:: AVAILABLE DATA ::
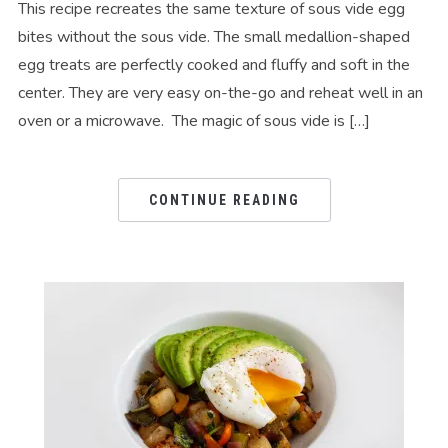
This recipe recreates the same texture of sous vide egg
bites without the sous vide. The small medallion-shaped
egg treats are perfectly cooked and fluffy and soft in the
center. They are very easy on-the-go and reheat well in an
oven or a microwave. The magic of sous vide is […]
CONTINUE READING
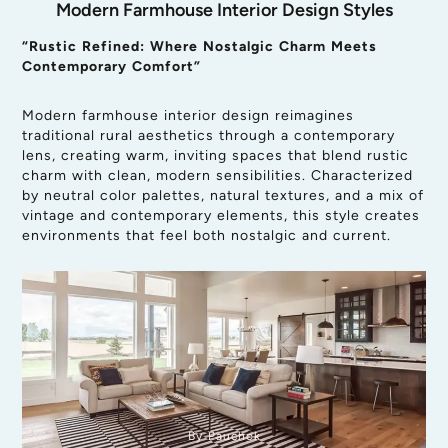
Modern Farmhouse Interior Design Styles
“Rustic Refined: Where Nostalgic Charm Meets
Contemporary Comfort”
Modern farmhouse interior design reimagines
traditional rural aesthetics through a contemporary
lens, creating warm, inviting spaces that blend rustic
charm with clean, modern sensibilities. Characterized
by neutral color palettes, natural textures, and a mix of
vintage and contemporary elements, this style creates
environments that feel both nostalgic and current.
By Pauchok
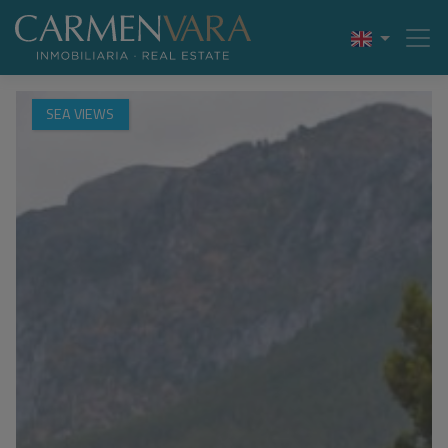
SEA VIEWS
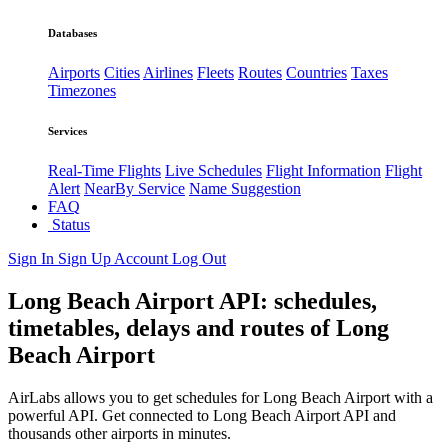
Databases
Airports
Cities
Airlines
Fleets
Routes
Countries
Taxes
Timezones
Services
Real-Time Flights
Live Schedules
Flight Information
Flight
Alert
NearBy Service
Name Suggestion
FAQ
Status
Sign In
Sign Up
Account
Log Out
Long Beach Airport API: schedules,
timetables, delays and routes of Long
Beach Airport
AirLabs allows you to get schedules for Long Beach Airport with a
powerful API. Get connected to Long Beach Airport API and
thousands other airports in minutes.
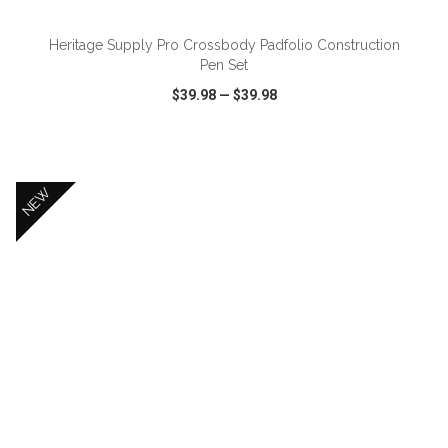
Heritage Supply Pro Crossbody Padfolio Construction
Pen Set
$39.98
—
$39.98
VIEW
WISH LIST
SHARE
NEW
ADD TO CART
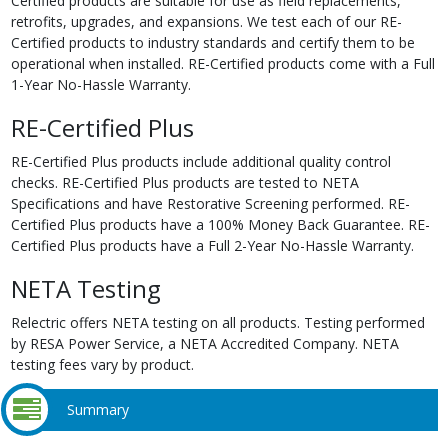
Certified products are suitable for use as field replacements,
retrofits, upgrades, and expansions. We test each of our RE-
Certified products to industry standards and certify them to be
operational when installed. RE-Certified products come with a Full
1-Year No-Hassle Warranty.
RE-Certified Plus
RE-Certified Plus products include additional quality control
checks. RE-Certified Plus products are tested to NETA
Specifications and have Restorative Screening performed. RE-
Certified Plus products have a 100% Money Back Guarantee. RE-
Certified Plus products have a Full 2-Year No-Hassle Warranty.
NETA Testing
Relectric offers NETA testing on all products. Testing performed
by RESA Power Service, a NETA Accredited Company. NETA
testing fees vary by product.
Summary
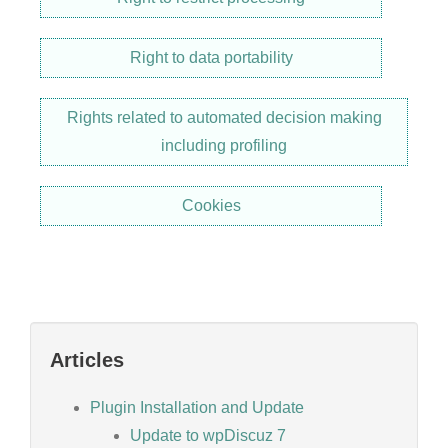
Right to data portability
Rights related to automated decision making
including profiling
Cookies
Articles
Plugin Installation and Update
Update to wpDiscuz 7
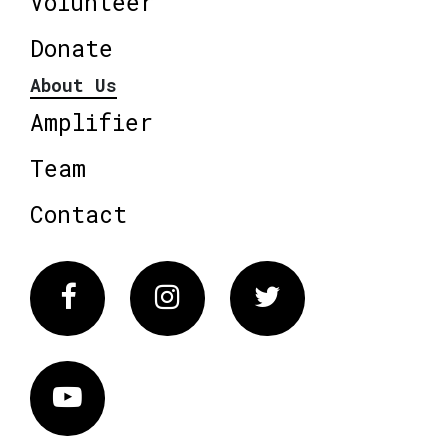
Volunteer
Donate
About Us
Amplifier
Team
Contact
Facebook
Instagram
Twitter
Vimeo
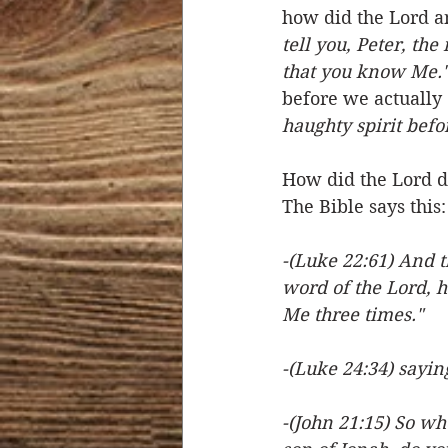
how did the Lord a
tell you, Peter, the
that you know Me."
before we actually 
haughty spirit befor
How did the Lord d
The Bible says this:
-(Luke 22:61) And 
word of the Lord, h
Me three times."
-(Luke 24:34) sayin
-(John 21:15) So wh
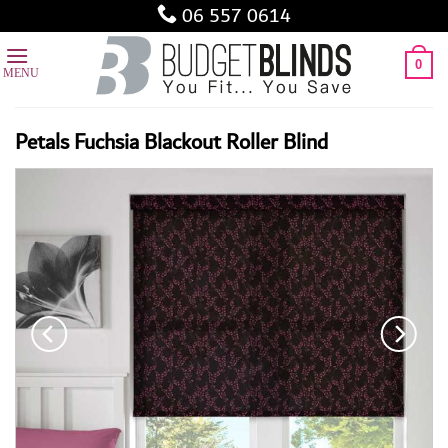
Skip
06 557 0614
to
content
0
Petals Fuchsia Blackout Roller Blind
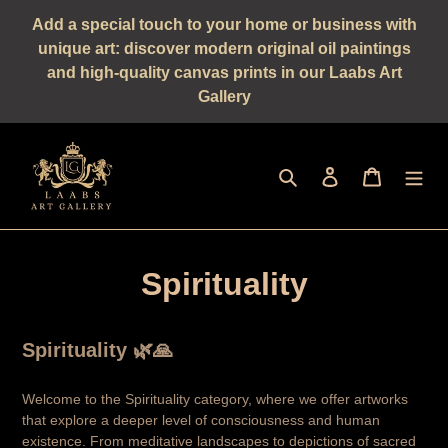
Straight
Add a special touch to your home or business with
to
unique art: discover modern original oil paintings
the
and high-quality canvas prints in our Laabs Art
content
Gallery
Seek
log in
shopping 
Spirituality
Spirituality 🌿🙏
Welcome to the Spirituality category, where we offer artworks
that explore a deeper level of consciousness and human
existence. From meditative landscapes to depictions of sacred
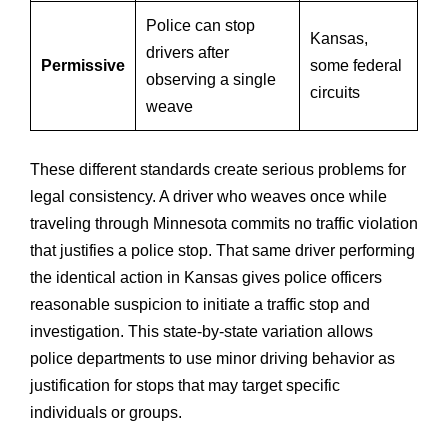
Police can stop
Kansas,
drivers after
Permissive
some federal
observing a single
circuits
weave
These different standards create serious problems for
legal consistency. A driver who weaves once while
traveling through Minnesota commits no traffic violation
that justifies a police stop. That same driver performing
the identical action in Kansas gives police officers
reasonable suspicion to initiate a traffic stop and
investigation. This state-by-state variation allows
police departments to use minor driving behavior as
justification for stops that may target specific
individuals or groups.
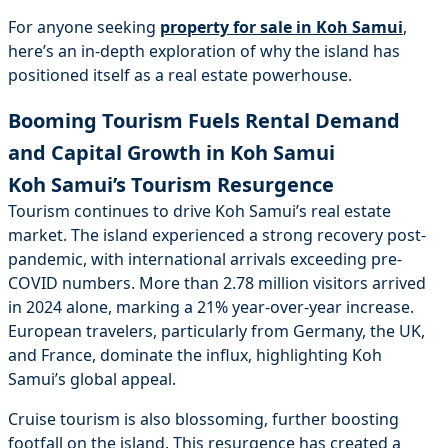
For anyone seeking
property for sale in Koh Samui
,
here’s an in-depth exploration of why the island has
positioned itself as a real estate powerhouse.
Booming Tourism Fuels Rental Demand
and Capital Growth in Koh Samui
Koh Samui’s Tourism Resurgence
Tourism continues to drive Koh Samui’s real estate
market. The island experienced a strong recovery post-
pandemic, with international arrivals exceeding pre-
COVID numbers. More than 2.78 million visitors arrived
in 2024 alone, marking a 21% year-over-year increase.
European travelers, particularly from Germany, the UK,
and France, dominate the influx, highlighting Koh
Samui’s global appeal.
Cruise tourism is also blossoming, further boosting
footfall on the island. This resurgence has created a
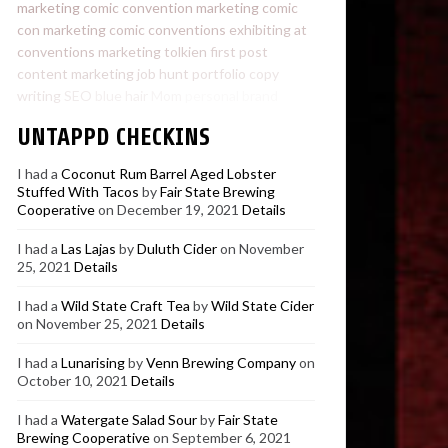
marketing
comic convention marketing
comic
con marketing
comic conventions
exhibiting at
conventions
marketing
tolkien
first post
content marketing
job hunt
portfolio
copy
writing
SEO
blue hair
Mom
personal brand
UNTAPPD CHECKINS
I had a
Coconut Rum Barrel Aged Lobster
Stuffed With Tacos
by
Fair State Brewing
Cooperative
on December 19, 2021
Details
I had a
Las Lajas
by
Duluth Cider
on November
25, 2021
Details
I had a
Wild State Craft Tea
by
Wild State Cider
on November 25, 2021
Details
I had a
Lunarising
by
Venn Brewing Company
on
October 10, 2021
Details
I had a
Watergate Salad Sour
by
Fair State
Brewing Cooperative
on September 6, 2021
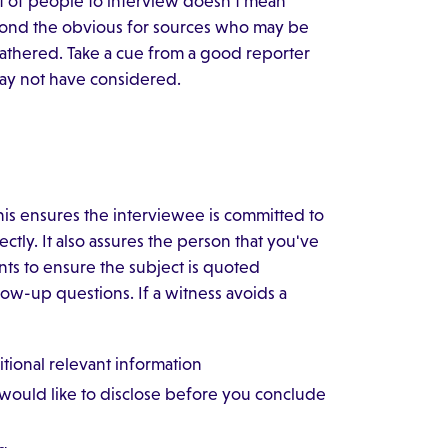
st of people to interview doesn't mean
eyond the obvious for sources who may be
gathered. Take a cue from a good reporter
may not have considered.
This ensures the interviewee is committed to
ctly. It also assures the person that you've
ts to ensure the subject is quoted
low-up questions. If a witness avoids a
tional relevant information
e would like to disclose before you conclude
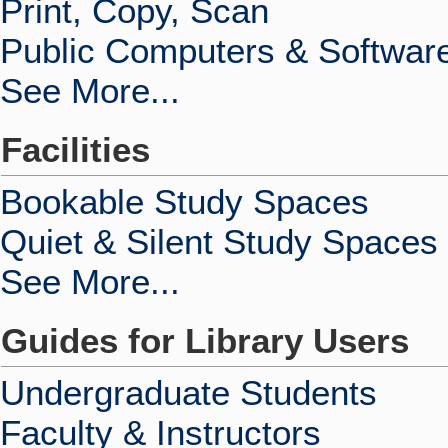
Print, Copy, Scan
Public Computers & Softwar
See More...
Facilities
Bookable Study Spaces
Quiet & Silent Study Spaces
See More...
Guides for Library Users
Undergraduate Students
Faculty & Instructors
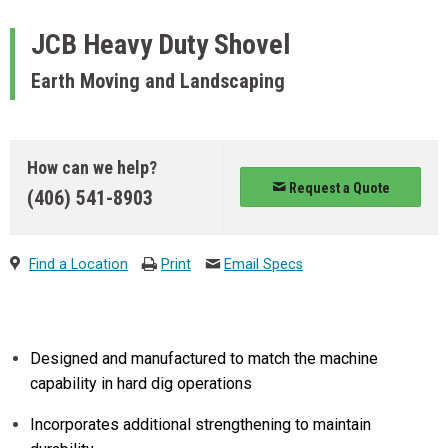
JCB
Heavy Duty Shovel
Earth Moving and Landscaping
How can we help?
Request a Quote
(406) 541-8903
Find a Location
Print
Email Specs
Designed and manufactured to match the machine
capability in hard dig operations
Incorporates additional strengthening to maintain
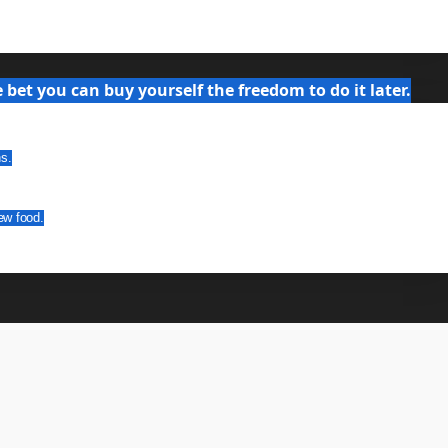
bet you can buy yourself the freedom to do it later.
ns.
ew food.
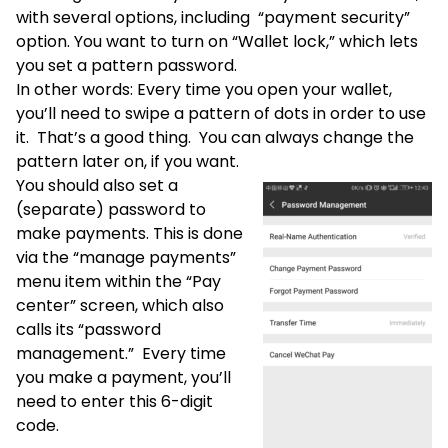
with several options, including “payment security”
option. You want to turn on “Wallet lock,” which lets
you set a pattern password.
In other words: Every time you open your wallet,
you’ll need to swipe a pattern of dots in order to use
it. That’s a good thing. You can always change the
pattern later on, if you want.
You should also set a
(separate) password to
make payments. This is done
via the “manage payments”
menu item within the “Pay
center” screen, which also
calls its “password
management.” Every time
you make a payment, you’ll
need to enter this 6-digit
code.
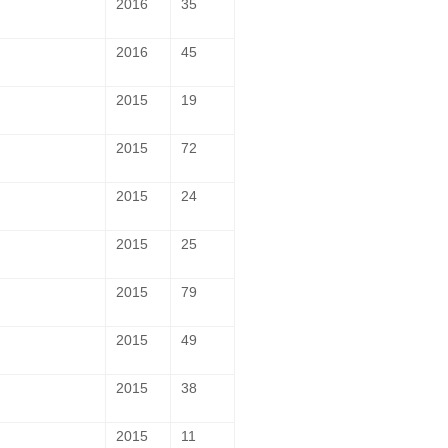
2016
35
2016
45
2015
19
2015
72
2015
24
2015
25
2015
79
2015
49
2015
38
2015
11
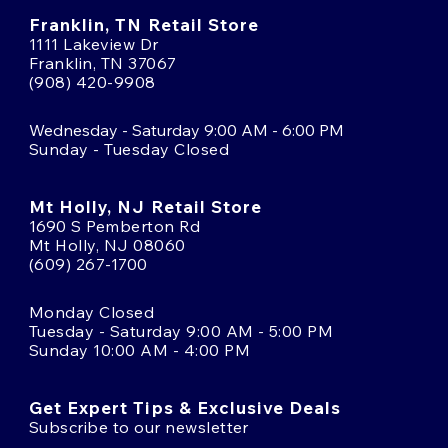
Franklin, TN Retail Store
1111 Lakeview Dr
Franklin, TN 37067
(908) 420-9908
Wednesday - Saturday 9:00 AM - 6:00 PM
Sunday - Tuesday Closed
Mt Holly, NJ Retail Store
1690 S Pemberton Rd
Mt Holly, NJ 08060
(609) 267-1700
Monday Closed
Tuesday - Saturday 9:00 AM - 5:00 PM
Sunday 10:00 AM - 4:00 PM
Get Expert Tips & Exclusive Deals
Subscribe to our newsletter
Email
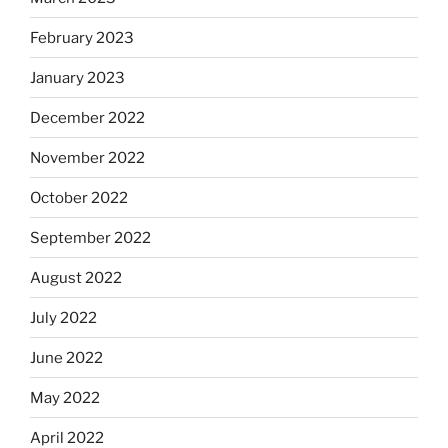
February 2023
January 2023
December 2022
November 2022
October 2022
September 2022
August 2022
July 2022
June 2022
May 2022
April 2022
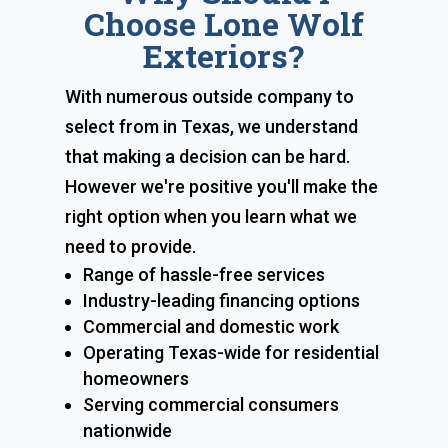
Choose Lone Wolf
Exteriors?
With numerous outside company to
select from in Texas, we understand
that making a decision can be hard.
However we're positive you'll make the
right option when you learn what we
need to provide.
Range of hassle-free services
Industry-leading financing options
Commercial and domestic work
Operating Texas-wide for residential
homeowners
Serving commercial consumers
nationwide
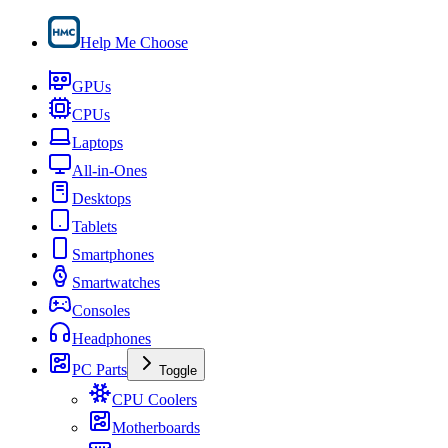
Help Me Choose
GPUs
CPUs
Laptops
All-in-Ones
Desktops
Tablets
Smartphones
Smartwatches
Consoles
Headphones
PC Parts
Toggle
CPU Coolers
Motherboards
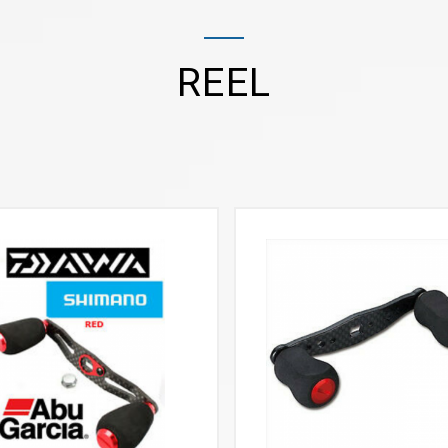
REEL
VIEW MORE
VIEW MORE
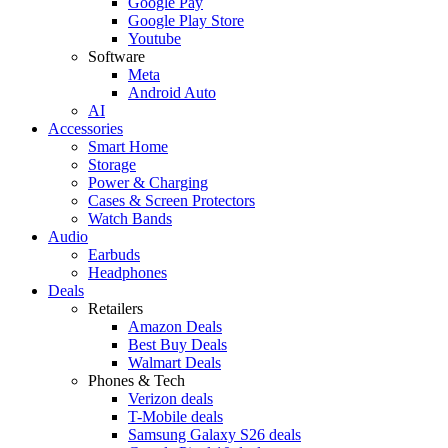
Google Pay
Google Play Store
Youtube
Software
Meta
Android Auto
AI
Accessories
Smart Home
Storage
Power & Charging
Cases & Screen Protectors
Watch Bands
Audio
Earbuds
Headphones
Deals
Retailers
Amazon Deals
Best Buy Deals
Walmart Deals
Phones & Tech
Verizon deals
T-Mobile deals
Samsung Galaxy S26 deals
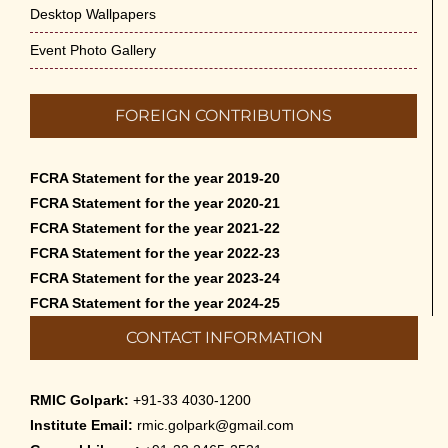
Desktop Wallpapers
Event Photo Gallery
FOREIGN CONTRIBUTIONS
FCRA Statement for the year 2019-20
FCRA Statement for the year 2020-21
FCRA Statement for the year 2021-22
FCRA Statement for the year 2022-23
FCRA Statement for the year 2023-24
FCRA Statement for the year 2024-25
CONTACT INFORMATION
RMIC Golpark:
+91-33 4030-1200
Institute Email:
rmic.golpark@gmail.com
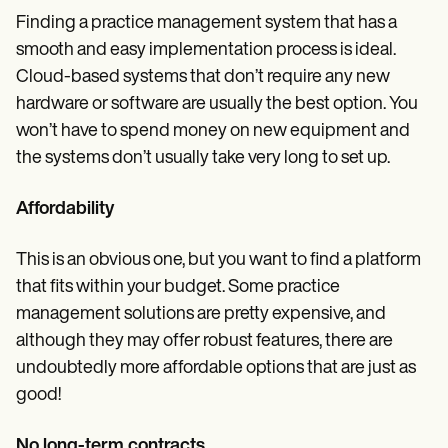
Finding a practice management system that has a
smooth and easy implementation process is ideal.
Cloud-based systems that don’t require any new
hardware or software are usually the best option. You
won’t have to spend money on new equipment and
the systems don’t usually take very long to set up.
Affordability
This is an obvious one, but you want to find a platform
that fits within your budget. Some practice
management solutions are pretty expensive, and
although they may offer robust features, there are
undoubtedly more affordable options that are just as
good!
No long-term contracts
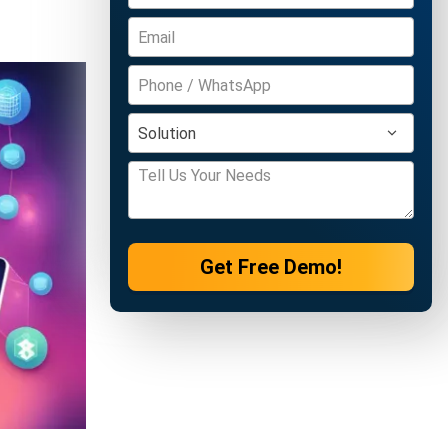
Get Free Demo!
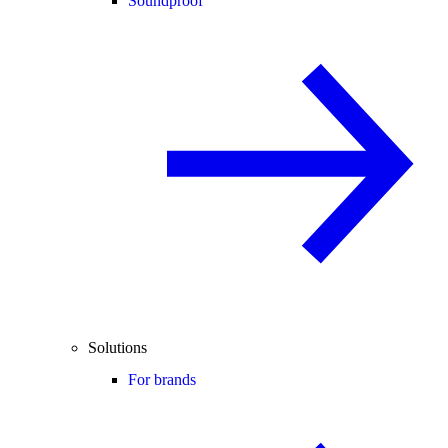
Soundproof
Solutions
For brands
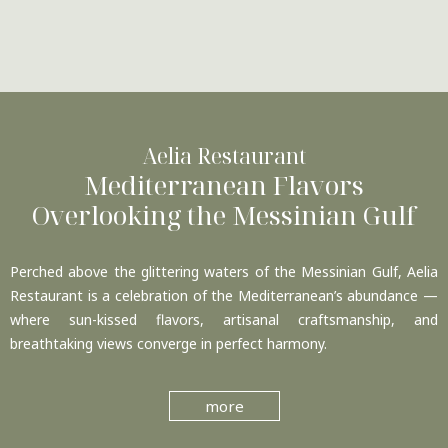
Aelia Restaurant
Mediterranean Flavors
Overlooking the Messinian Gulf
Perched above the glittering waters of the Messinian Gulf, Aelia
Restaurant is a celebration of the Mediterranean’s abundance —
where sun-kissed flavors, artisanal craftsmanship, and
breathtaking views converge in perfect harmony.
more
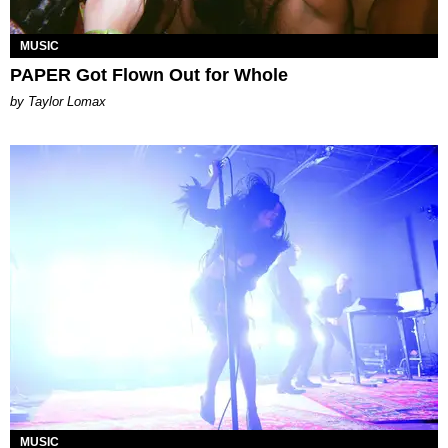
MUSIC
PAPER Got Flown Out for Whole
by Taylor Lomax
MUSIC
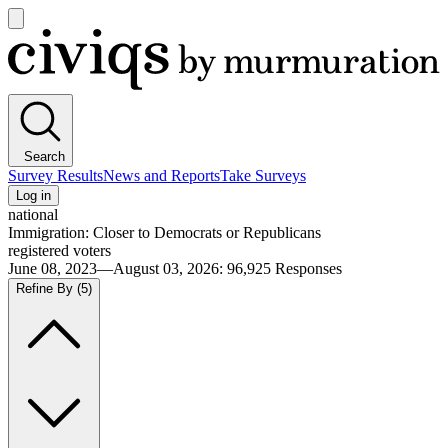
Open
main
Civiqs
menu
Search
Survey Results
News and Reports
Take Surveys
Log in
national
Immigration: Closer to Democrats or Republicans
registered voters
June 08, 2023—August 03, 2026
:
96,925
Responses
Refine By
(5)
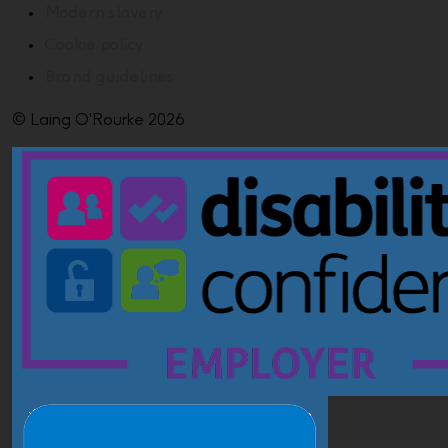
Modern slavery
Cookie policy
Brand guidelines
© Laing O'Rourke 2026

:: EXERCISE GOAL ::
Show the lines of the records that include the string "island".

:: EXERCISE RESULT ::
here’s an in-depth exploration of why the island has
market. The island experienced a strong recovery post-
footfall on the island. This resurgence has created a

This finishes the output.